Spike-and-slab type variable selection in the Cox proportional hazards model for high-dimensional features

J Appl Stat. 2021 Mar 4;49(9):2189-2207. doi: 10.1080/02664763.2021.1893285. eCollection 2022.

Abstract

In this paper, we develop a variable selection framework with the spike-and-slab prior distribution via the hazard function of the Cox model. Specifically, we consider the transformation of the score and information functions for the partial likelihood function evaluated at the given data from the parameter space into the space generated by the logarithm of the hazard ratio. Thereby, we reduce the nonlinear complexity of the estimation equation for the Cox model and allow the utilization of a wider variety of stable variable selection methods. Then, we use a stochastic variable search Gibbs sampling approach via the spike-and-slab prior distribution to obtain the sparsity structure of the covariates associated with the survival outcome. Additionally, we conduct numerical simulations to evaluate the finite-sample performance of our proposed method. Finally, we apply this novel framework on lung adenocarcinoma data to find important genes associated with decreased survival in subjects with the disease.
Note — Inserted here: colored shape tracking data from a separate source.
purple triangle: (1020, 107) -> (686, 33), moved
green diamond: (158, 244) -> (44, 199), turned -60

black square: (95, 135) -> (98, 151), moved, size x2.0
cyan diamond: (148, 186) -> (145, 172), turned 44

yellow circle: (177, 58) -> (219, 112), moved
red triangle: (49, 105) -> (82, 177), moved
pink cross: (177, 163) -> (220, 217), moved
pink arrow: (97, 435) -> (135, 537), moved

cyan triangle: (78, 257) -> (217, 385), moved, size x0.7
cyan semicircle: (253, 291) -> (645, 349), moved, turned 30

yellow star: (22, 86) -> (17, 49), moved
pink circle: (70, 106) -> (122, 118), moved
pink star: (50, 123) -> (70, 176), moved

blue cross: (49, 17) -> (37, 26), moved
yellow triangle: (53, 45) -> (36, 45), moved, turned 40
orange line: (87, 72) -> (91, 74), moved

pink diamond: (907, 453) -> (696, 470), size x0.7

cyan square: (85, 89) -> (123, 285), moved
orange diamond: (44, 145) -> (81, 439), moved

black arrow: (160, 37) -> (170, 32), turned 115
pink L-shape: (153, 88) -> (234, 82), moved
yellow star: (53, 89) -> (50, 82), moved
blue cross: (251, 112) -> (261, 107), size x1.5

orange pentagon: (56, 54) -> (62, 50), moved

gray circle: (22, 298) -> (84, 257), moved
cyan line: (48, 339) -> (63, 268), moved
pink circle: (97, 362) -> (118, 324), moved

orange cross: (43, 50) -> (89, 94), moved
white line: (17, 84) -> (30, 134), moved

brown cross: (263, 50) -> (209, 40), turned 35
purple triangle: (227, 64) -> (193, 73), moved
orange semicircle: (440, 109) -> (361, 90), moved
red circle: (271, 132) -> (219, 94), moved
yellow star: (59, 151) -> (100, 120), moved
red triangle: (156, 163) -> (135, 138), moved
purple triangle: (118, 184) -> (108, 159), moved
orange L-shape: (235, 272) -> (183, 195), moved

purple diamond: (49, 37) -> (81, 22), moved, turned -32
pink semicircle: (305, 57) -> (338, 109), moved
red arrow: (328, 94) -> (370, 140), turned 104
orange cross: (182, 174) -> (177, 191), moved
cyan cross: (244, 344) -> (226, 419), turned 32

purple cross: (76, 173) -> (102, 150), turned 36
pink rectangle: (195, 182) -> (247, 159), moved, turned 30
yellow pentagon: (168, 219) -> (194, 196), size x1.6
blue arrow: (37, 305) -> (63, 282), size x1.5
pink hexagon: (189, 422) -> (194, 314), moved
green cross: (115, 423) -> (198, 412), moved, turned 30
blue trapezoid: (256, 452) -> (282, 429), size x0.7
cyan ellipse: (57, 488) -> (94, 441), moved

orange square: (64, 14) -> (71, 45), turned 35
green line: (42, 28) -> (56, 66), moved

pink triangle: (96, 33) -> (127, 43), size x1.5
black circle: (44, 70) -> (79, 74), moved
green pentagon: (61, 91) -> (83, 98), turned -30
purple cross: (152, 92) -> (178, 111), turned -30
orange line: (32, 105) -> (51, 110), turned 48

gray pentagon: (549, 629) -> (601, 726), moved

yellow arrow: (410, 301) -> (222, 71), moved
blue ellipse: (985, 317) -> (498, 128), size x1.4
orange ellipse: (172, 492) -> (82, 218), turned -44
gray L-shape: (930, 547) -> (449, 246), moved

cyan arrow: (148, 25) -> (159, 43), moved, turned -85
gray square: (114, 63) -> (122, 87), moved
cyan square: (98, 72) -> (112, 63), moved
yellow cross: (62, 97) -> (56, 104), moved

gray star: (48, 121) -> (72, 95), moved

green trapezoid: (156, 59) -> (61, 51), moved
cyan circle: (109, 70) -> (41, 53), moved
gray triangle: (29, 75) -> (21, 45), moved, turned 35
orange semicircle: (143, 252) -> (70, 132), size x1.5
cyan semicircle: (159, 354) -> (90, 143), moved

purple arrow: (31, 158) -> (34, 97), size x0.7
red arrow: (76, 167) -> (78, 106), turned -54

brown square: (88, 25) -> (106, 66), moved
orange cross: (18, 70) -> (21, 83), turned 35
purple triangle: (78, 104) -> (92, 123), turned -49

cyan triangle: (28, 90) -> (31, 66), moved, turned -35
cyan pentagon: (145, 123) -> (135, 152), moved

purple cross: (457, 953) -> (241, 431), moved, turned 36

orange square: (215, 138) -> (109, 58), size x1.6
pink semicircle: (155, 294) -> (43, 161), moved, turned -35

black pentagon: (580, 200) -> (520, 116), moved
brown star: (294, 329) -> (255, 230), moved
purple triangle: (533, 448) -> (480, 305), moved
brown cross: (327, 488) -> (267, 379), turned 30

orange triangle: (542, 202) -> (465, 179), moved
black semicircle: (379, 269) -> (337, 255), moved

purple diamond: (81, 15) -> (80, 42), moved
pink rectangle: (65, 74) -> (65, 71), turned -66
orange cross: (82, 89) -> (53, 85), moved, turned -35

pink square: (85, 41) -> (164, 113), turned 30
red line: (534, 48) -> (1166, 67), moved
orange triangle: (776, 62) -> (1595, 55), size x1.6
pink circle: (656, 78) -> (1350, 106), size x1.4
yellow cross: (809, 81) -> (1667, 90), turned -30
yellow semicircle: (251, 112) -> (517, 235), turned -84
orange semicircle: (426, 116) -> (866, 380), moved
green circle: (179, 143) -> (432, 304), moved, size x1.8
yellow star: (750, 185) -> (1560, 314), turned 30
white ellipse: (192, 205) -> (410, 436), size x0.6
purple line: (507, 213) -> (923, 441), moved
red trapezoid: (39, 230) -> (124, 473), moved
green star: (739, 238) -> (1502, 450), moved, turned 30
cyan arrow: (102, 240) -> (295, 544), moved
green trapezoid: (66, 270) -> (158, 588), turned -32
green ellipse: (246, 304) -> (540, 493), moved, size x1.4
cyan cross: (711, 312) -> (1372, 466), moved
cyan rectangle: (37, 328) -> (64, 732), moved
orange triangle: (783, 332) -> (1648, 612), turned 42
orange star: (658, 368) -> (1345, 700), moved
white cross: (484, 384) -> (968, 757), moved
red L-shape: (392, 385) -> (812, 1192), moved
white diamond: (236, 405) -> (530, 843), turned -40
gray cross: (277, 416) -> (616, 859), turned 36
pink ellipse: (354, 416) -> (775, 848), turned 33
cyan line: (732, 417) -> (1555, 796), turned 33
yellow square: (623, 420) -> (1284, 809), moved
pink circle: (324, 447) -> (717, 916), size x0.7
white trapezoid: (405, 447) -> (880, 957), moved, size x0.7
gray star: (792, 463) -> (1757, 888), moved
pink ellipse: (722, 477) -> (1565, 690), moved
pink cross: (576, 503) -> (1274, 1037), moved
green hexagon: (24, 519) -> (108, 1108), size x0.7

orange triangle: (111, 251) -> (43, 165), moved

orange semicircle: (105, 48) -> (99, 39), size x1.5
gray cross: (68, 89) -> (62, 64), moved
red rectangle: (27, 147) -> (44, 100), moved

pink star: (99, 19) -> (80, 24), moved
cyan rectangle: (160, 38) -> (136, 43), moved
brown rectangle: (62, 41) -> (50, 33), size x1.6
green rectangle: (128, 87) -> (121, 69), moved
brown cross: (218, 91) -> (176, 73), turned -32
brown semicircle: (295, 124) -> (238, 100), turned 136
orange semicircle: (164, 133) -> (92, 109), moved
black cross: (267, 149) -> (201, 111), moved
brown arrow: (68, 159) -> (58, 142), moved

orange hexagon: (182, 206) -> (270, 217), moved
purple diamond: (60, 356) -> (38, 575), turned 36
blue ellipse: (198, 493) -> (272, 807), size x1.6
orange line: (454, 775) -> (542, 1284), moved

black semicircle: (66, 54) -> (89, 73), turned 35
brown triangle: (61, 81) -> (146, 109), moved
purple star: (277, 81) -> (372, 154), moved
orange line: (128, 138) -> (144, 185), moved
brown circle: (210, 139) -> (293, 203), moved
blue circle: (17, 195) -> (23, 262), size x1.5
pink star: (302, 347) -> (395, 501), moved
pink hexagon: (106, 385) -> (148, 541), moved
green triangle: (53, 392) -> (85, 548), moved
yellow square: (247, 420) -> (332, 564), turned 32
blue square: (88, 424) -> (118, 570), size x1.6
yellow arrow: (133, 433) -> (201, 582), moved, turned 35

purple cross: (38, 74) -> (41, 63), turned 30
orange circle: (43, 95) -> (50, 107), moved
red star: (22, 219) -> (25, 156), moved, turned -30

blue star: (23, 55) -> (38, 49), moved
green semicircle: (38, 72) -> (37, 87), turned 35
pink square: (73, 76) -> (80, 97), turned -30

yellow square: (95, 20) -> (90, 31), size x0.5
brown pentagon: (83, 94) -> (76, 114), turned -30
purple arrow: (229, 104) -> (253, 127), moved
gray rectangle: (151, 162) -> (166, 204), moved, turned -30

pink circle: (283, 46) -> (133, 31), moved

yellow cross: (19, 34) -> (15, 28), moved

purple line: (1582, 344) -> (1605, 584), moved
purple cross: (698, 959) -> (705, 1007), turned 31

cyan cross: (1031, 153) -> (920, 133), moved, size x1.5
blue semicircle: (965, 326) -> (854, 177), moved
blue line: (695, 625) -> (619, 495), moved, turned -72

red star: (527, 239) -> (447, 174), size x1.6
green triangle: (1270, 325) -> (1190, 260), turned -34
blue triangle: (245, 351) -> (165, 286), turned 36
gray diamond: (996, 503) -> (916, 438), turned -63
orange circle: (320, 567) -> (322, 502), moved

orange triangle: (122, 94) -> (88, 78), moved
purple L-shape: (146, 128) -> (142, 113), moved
Keywords: 62J05; 62N02; Bayesian modeling; Markov chain Monte Carlo; latent indicator; lung adenocarcinoma; score function; stochastic variable search.

Grants and funding

Wu and Ahn were supported by National Institute of General Medical Sciences of the National Institutes of Health (NIH/NIGMS) under grant number P20 GM103650. Ahn was also supported by the Simons Foundation Award ID 714241. Yang was supported by the National Research Foundation of Korea (NRF) grant funded by the Korea government(MSIT) (No. NRF2021R1C1C1007023).